TASK ITEM
Would you retype exactly the lines below, starting with the one that has "perfecto para aprender jugando el manejo del" and going on through the one that has "示することで、来場者が自らの現場で最適な技術導入を検討できる", with no pictures and nothing else?

SUPPLIED MATERIAL below:

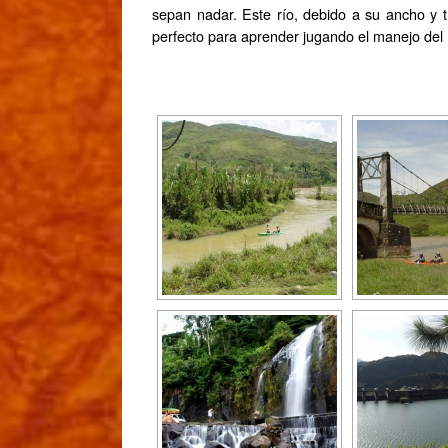
sepan nadar. Este río, debido a su ancho y 
perfecto para aprender jugando el manejo del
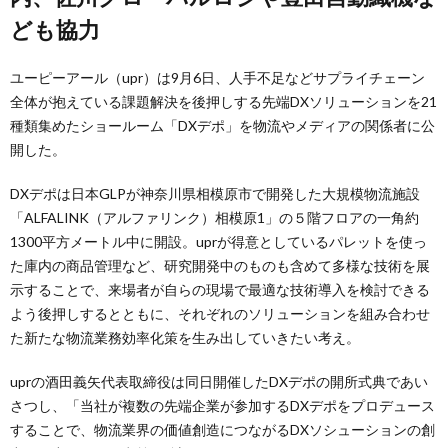
ども協力
ユーピーアール（upr）は9月6日、人手不足などサプライチェーン
全体が抱えている課題解決を後押しする先端DXソリューションを21
種類集めたショールーム「DXデポ」を物流やメディアの関係者に公
開した。
DXデポは日本GLPが神奈川県相模原市で開発した大規模物流施設
「ALFALINK（アルファリンク）相模原1」の５階フロアの一角約
1300平方メートル中に開設。uprが得意としているパレットを使っ
た庫内の商品管理など、研究開発中のものも含めて多様な技術を展
示することで、来場者が自らの現場で最適な技術導入を検討できる
よう後押しするとともに、それぞれのソリューションを組み合わせ
た新たな物流業務効率化策を生み出していきたい考え。
uprの酒田義矢代表取締役は同日開催したDXデポの開所式典であい
さつし、「当社が複数の先端企業が参加するDXデポをプロデュース
することで、物流業界の価値創造につながるDXソシューションの創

End of SUPPLIED MATERIAL.

ANSWER AREA
perfecto para aprender jugando el manejo del
ども協力
ユーピーアール（upr）は9月6日、人手不足などサプライチェーン
全体が抱えている課題解決を後押しする先端DXソリューションを21
種類集めたショールーム「DXデポ」を物流やメディアの関係者に公
開した。
DXデポは日本GLPが神奈川県相模原市で開発した大規模物流施設
「ALFALINK（アルファリンク）相模原1」の５階フロアの一角約
1300平方メートル中に開設。uprが得意としているパレットを使っ
た庫内の商品管理など、研究開発中のものも含めて多様な技術を展
示することで、来場者が自らの現場で最適な技術導入を検討できる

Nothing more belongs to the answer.